We structured this daily devotional so it can be used in three different ways. The simplest way is to read the psalm and the meditation slowly, and then use the prayer to begin praying the psalm yourself. The prayers offer an opportunity to continue praying to God about anything in your heart and anything personal you are facing that day. This could take no more than fifteen minutes.
The second way to use the devotional is to take the time to look up the additional scriptural references that are embedded in the meditation and sometimes in the prayer. The statements in the meditation are understandable without the references, but looking them up and reading them will greatly enhance your grasp of the meaning and may also enrich your time of prayer.
The third way to use the devotional is to get a blank journal to use along with it. Read the psalm portion twice slowly. Then ask three questions and write out your answers:
Adore—What did you learn about God for which you could praise or thank him?

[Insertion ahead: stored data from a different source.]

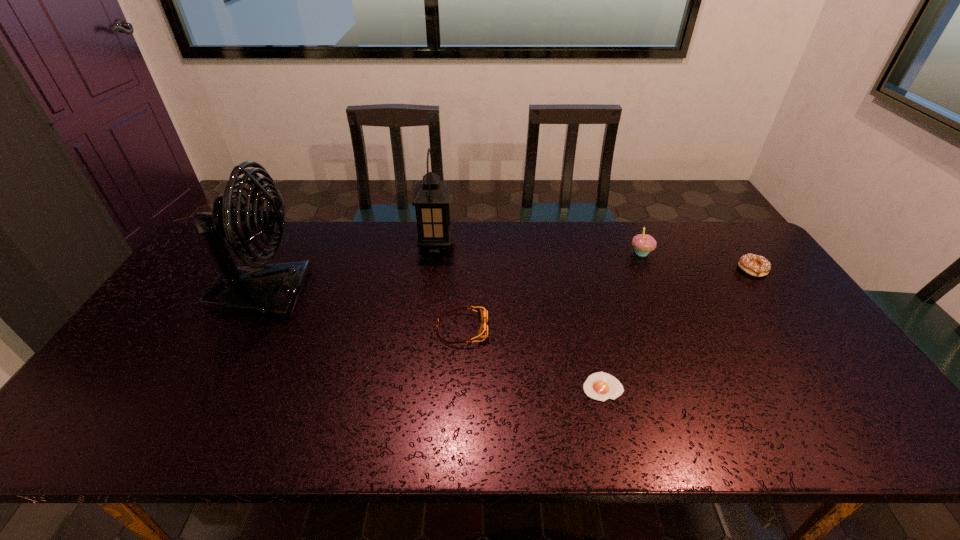 At what (x,y) coordinates should I click in order to perform the action: click on object that is at the right edge. Please return your answer as a coordinate pair (x, y). The width and height of the screenshot is (960, 540). Looking at the image, I should click on (754, 265).

This screenshot has width=960, height=540. In order to click on object positioned at the far left corner in this screenshot , I will do `click(259, 289)`.

Locate an element on the screen. object present at the far right corner is located at coordinates (754, 265).

This screenshot has height=540, width=960. Find the location of `vacant space at the far edge of the desktop`. vacant space at the far edge of the desktop is located at coordinates (342, 226).

The height and width of the screenshot is (540, 960). What are the coordinates of `free space at the near edge of the desktop` in the screenshot? It's located at (319, 429).

Find the location of a particular element. Image resolution: width=960 pixels, height=540 pixels. vacant space at the right edge of the desktop is located at coordinates (740, 278).

In the image, there is a desktop. Where is `vacant area at the far right corner`? Image resolution: width=960 pixels, height=540 pixels. vacant area at the far right corner is located at coordinates (733, 258).

Identify the location of free space at the near right corner. (858, 443).

I want to click on vacant space that's between the lantern and the third object from right to left, so click(519, 316).

The image size is (960, 540). Identify the location of vacant point located between the fourth object from left to right and the rightmost object. (678, 328).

Admit—What did you learn about yourself for which you could repent?
Aspire—What did you learn about life that you could aspire to, ask for, and act on?
Once you have answered these three questions, you have your own meditation on the psalm. Now read the meditation in the book and incorporate its insights into your journal notes. Finally, turn your meditation—already categorized as adoration, confession, and aspiration—into personal prayer, using the provided “on-ramp” prayer as well. This will take you into the deep level of wisdom and insight the psalms can provide.You are ready to start your year of devotions. May God give you “the Spirit of wisdom and revelation, so that you may know him better” (Ephesians 1:17).